1. Find the `WIP` commit (`ac916d6`) and use `git reset` to restore the changes into the
working tree. There are several breakpoints set, as well as an artificially
introduced exception class to help trace and narrow the code paths during
refactoring.
2. Exercise a specific code path. For example:

```python
import icepyx as ipx
import datetime as dt

q = ipx.Query(
product="ATL06",
version="006",
spatial_extent=[-90, 68, 48, 90],
# "./doc/source/example_notebooks/supporting_files/simple_test_poly.gpkg",
date_range={
"start_date": dt.datetime(2018, 10, 10, 0, 10, 0),
"end_date": dt.datetime(2018, 10, 18, 14, 45, 30),
# "end_date": '2019-02-28',
}
)

q.download_granules("/tmp/icepyx")
```

3. Identify the first query to ECS. Queries, except the capabilities query in
`is2ref.py`, are formed from constants in `urls.py`. Continue this practice. Harmony
URLs in this file are placeholders.
4. Determine an equivalent Harmony query. The Harmony Coverages API has an equivalent to
the capabilities query in `is2ref.py`, for example.
5. Raise `RefactoringException` at the top of any functions or methods which currently
speak to ECS. This will help us find and delete those "dead code" functions later,
and prevent them from being inadvertently executed.
6. Write new functions or methods which speak to Harmony instead. It's important to
encapsulate the communication with the Harmony API in a single function. This may
mean replacing one function with several smaller functions during refactoring.
7. Maintain the high standard of documentation in the code. Include examples as doctests
in the new functions.
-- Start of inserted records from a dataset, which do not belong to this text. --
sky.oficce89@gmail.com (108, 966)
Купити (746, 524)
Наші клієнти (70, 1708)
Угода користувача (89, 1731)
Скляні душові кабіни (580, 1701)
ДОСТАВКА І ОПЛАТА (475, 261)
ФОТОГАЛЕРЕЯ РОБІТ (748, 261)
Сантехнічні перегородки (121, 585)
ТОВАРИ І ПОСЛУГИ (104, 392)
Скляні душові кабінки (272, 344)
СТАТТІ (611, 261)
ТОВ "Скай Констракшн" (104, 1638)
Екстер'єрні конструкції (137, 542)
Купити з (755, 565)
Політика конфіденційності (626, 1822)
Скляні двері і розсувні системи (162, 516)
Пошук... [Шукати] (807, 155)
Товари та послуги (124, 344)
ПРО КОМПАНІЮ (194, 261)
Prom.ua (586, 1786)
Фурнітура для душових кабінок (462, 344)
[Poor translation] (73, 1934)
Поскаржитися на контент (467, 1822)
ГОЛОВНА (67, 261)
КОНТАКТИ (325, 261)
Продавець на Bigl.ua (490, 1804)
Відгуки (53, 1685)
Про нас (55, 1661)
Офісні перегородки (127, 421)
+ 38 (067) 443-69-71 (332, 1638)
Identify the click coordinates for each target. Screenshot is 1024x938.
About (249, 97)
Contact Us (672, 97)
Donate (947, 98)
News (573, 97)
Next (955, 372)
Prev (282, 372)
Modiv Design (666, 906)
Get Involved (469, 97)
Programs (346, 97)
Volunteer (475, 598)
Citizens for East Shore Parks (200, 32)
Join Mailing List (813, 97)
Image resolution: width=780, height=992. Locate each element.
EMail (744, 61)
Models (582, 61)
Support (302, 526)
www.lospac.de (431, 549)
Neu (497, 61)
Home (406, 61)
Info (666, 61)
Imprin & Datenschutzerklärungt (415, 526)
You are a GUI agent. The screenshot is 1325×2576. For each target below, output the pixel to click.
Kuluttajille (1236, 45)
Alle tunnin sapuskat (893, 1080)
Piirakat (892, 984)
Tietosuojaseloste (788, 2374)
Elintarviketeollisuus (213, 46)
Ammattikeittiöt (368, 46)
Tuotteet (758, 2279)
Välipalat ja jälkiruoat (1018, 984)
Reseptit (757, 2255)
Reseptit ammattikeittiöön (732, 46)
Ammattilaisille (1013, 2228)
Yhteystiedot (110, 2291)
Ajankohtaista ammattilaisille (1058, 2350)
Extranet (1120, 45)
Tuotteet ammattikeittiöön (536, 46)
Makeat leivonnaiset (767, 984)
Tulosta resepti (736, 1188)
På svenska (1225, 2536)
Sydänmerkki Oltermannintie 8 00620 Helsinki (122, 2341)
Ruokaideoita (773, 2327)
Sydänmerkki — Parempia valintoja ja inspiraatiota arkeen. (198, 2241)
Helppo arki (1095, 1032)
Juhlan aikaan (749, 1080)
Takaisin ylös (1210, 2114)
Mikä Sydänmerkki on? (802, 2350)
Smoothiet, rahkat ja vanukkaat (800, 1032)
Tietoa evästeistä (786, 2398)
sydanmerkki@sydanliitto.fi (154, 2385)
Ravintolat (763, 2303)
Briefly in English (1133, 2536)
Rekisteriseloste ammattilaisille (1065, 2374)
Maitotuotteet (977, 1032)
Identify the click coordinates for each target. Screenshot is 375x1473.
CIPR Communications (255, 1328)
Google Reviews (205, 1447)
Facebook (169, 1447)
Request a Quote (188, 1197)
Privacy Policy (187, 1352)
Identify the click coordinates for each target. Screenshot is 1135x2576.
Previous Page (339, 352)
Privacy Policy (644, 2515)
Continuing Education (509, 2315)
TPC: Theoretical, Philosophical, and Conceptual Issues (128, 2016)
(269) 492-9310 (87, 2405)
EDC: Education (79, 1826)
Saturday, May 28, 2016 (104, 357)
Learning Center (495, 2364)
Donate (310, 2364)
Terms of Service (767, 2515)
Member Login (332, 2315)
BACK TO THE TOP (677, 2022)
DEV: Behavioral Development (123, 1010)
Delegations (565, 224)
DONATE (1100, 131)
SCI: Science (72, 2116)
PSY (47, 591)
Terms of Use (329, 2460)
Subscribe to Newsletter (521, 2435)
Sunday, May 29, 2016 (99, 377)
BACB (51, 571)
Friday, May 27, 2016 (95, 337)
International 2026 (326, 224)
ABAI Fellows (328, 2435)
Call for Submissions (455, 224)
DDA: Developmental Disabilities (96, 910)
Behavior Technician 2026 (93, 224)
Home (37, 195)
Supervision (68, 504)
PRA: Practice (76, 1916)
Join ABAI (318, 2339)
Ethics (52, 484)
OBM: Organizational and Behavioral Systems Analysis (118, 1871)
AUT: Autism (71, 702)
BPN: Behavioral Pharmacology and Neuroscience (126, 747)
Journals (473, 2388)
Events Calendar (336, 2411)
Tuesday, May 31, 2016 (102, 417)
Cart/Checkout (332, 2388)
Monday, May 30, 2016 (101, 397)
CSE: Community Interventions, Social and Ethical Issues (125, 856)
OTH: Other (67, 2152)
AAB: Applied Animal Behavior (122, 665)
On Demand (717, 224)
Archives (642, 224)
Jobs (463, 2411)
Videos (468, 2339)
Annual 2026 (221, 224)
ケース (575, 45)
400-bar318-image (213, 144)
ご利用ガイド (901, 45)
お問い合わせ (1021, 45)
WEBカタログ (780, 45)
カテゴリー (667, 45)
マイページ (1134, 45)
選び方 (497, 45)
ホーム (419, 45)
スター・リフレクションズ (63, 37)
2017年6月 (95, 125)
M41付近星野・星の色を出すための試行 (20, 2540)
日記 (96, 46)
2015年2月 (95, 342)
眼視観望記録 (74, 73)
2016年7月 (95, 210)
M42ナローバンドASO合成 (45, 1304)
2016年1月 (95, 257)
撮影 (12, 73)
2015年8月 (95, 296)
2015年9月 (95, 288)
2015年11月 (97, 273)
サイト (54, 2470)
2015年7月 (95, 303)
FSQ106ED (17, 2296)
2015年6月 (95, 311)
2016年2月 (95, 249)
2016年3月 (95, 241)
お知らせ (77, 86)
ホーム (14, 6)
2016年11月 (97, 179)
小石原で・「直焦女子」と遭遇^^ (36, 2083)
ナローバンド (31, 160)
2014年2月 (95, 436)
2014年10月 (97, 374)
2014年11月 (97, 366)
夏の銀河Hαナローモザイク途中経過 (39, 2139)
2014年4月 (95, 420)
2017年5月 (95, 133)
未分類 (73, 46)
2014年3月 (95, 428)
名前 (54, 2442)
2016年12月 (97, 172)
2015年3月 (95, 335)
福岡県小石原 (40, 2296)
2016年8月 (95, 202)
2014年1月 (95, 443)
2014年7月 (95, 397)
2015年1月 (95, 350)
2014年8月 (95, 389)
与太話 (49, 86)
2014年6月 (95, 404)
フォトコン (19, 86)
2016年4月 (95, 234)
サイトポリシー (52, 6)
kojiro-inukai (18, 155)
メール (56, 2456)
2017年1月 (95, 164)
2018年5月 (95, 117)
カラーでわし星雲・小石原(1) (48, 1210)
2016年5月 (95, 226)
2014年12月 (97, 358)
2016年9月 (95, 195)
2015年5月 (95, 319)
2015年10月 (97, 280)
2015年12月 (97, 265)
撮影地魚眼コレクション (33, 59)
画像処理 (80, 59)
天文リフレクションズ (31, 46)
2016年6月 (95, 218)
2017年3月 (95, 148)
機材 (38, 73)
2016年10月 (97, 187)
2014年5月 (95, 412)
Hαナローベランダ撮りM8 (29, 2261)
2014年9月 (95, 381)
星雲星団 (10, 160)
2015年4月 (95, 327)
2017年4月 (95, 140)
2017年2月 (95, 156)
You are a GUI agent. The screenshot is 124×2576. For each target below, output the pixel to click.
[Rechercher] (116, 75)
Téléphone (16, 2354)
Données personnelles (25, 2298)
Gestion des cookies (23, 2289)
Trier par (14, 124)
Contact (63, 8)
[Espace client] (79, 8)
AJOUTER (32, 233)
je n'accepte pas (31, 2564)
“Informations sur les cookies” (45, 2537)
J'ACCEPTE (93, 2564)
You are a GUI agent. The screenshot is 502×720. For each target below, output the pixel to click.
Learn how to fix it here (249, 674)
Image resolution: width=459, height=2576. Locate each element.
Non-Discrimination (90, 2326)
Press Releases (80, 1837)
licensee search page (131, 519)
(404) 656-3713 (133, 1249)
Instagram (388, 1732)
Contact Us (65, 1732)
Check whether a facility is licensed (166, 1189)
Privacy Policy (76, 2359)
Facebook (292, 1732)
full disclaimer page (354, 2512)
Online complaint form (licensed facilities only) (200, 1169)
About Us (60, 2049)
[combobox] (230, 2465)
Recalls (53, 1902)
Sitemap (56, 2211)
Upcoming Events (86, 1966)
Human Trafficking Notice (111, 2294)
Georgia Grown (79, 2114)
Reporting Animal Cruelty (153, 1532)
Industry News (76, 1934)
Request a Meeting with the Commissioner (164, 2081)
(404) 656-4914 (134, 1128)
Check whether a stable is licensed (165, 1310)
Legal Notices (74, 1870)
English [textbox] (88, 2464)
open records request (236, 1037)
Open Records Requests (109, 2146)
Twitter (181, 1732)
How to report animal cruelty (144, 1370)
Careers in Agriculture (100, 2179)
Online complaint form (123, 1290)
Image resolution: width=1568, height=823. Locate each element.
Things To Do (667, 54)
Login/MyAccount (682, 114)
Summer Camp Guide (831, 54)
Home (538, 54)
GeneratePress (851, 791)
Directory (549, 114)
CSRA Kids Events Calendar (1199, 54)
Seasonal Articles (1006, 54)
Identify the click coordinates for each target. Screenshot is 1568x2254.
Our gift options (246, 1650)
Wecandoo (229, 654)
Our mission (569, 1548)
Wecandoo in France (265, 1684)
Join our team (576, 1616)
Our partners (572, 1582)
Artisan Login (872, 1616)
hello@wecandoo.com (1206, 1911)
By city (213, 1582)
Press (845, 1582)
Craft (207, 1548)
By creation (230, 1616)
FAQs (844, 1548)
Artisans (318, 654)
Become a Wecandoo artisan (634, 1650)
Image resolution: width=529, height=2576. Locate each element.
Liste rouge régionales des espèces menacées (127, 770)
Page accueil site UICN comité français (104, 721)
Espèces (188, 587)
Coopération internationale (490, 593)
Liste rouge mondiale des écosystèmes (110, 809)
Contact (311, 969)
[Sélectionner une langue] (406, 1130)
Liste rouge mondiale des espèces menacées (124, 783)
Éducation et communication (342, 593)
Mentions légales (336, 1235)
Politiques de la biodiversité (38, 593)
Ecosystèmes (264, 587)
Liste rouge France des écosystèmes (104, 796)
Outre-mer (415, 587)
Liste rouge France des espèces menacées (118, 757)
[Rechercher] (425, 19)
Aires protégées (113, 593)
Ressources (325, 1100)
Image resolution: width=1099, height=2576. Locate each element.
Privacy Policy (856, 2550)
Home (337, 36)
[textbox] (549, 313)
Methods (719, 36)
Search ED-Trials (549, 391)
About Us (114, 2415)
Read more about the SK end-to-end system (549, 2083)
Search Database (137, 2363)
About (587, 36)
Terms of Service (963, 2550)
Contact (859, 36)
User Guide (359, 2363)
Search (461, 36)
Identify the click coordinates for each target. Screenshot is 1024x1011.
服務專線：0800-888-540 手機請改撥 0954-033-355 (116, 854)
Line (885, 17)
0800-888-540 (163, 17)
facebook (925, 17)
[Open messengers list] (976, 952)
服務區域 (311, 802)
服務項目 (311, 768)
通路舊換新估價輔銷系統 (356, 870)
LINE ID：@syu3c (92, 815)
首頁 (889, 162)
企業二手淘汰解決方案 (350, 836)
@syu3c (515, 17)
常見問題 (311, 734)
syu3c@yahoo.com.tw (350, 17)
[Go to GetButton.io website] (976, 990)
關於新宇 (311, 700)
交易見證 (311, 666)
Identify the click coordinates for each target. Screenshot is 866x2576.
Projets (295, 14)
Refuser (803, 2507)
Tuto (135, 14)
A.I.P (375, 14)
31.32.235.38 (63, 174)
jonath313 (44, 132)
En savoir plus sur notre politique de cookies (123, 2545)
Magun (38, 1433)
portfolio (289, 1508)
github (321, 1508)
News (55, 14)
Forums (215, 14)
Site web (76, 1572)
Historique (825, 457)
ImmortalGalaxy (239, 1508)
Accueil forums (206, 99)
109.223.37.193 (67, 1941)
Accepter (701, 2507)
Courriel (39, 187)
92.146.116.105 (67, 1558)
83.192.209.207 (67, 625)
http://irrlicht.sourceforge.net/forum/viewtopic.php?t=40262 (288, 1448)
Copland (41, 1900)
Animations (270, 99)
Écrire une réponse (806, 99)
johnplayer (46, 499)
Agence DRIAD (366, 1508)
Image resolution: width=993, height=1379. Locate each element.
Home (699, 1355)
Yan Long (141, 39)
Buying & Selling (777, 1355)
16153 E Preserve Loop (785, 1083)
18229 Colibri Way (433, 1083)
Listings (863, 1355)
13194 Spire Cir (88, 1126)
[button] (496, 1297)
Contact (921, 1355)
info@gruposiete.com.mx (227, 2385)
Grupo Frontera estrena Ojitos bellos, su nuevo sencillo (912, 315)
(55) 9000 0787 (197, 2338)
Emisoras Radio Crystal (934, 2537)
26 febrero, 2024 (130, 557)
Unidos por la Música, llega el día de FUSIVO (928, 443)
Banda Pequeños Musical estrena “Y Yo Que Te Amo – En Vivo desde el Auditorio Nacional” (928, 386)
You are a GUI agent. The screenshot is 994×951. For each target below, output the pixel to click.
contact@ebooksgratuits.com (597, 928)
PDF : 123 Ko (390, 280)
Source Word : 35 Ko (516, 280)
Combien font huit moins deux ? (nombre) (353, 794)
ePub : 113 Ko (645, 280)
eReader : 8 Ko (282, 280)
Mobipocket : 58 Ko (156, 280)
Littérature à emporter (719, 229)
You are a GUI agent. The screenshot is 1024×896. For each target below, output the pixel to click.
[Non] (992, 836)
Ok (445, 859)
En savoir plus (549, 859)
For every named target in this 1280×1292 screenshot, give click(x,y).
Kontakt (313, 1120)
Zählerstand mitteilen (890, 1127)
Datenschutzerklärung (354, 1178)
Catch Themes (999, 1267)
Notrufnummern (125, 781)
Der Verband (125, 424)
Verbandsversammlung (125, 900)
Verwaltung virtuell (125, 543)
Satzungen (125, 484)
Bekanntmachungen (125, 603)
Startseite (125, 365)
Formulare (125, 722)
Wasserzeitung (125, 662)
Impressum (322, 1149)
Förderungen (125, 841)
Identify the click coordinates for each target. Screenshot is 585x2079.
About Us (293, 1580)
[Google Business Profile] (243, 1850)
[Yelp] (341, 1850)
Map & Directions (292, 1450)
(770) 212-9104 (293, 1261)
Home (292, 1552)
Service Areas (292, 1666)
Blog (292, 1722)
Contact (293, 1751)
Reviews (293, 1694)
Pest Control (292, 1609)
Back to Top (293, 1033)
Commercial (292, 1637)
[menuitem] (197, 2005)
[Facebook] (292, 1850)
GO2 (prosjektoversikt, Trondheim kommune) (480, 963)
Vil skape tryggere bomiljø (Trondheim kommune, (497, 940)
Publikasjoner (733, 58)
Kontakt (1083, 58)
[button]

Use Numpy style docstrings. **DO NOT** include type information
in docstrings -- write type annotations instead. They will be automatically
documented by the documentation generator.
8. Repeat from step 3 for the next EGI query.

### Watch out for broken assumptions

It's important to note that two major assumptions will require significant refactoring.
The type annotations will help with this process!

1. Broken assumption: "CMR and EGI share parameter sets". My mental model looks like:
* Current: User passes in parameters to `Query(...)`. Those params are used to generate
separate "CMR parameters" and "reqparams". "CMRparams" are spatial and temporal
parameters compatible with CMR. I'm not sure about the naming of "reqparams", but I
think of them as the EGI parameters (which may include more than the user passed, like
`page_size`) _minus_ the CMR spatial and temporal parameters. The actual queries
submitted to CMR and EGI are based on those generated parameter sets.
* Future: In Harmony-land, the shared parameter assumption is broken. CMR and Harmony's
Coverages API have completely parameter sets. The code can be drastically simplified:
User passes in parameters to `Query(...)`. Those params are used directly to generate
both CMR and Harmony queries without an intervening layer. E.g.
2. Broken assumption: "We can query with only short_name and version number". Harmony
requires a unique identifier (concept ID or DOI). E.g.:
<https://harmony.uat.earthdata.nasa.gov/capabilities?collectionId=C1261703129-EEDTEST>
(NOTE: UAT query using a collection from a test provider; we should be using
`NSIDC_CUAT` provider in real UAT queries and `NSIDC_CPRD` for real prod queries).
Since we want the user to be able to provide short_name and version, implementing the
concept ID as a `@cached_property` on `Query` which asks CMR for the concept ID makes
sense to me.


### Don't forget to enhance along the way

* Now that we're ripping things apart and changing parameters, I think it's important to
replace the TypedDict annotations we're using with Pydantic models. This will enable us
to better encapsulate validation code that's currently spread around.


## Testing with Harmony

Harmony is available for testing in the UAT environment.